Slavery and Humanity Revisited: The Impact of Slave Systems on Personal Experience

Villa Vergiliana, Cumae

(October 7 – 11, 2026)

Organizers: John Bodel, Brown University; William Owens, Ohio University; Roberta Stewart, Dartmouth College

In his 1965 book Sklaverei und Humanität, Joseph Vogt offered a description of Roman slavery in which the enslaved accommodated themselves to the moral universe created by their enslavers. A dozen years later Moses Finley delivered a riposte to Vogt in a lecture at the Collège de France on “Slavery and Humanity,” in which he insisted on “a sharp distinction between more or less humane treatment of individual slaves by individual masters and the inhumanity of slavery as an institution”. Finley considered “the ambiguity inherent in slavery” to be “an excellent starting-point from which to examine the theme” but in the end concluded that the topic, “slavery and humanity, is plunged into the centre of modern moral and ideological controversy, as much a field for the philosopher and the theologian as for the historian” (Ancient Slavery and Modern Ideology, p. 122).

Now, nearly fifty years after Finley’s pronouncement, we propose to return to the issue of slavery and humanity and to convene a group of scholars with diverse interests and methodologies to consider the impact of ancient Mediterranean slave systems on persons, both the enslaved and the enslavers. What effect did systemic slavery have on the personal experiences and worldview of enslavers and the enslaved in ancient Mediterranean and Near Eastern societies? What new insights into this question can be gained through methodologies developed over the past fifty years? Of particular relevance to the focus on persons are the distortions in the archive created by systems of domination. Such distortion is especially true for ancient Mediterranean slavery. Consideration of an enslaved person’s point of view often entails reading the ancient archive against the grain and increases our reliance on the comparative method and other heuristic devices as well as our obligation to employ them self-consciously and critically.

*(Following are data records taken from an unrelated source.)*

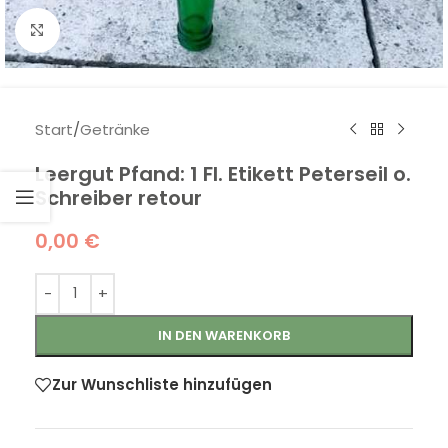
Klick zum Vergrößern
Start
/
Getränke
Leergut Pfand: 1 Fl. Etikett Peterseil o.
Schreiber retour
0,00
€
IN DEN WARENKORB
Zur Wunschliste hinzufügen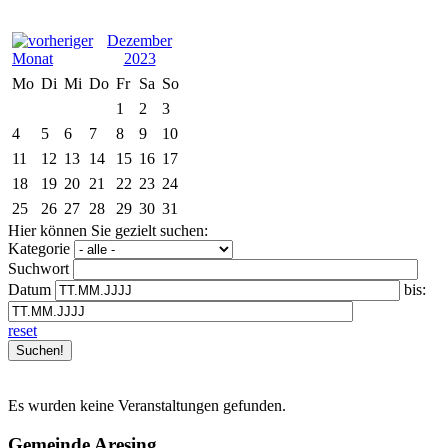
Dezember
2023
Mo
Di
Mi
Do
Fr
Sa
So
1
2
3
4
5
6
7
8
9
10
11
12
13
14
15
16
17
18
19
20
21
22
23
24
25
26
27
28
29
30
31
Hier können Sie gezielt suchen:
Kategorie
Suchwort
Datum
bis:
reset
Es wurden keine Veranstaltungen gefunden.
Gemeinde Aresing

We solicit papers that consider any aspect of human experience in ancient Mediterranean or Near Eastern slavery. Possible topics include: the contexts of economic activity and social relations; affectual relations among the enslaved and between enslavers and enslaved; modes of resistance or accommodation; solidarity among the enslaved and among enslavers; religion and other aspects of cultural memory among the enslaved; trauma, or the psychic assault of enslavement and its consequences.

The symposium will include three and a half days of papers and discussion. Papers will be 25-30 minutes long with time for discussion. The schedule will also include visits to selected sites nearby. Meals and housing will be provided by the Villa Vergiliana (a bed in a double room with breakfast and dinner is approximately €70 a day; single rooms are available at private hotel/B&B accommodations within walking distance of the Villa). Those staying at the Villa should also figure in the cost of Vergilian Society membership ($35 for the year). In addition, there may be a modest registration fee, dependent on outside funding, to help defray the cost of lunches and other conference activities.

Confirmed participants include: Seth Bernard (University of Toronto), Ronald Charles (University of Toronto), Chris DeWet (University of Pretoria), Deborah Kamen (University of Washington), Sarah Levin-Richardson (University of Washington), David Lewis (University of Edinburgh) and Lauren Petersen (University of Delaware).

Please submit abstracts (300-400 words) to William Owens (owensb@ohio.edu) by February 15, 2026.
The organizers will get back to you during the first week of March.